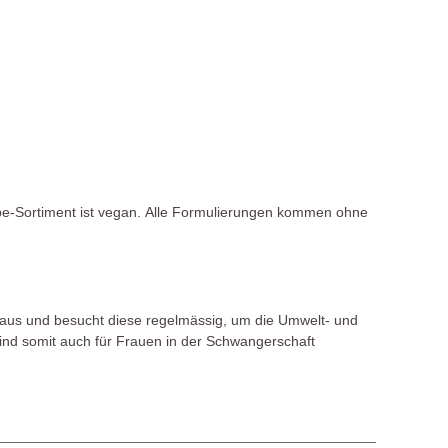
be-Sortiment ist vegan. Alle Formulierungen kommen ohne
g aus und besucht diese regelmässig, um die Umwelt- und
sind somit auch für Frauen in der Schwangerschaft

*Task description:* Omit the pictures, then quote the rest of the material above exactly.

*Answer area:*
be-Sortiment ist vegan. Alle Formulierungen kommen ohne
g aus und besucht diese regelmässig, um die Umwelt- und
sind somit auch für Frauen in der Schwangerschaft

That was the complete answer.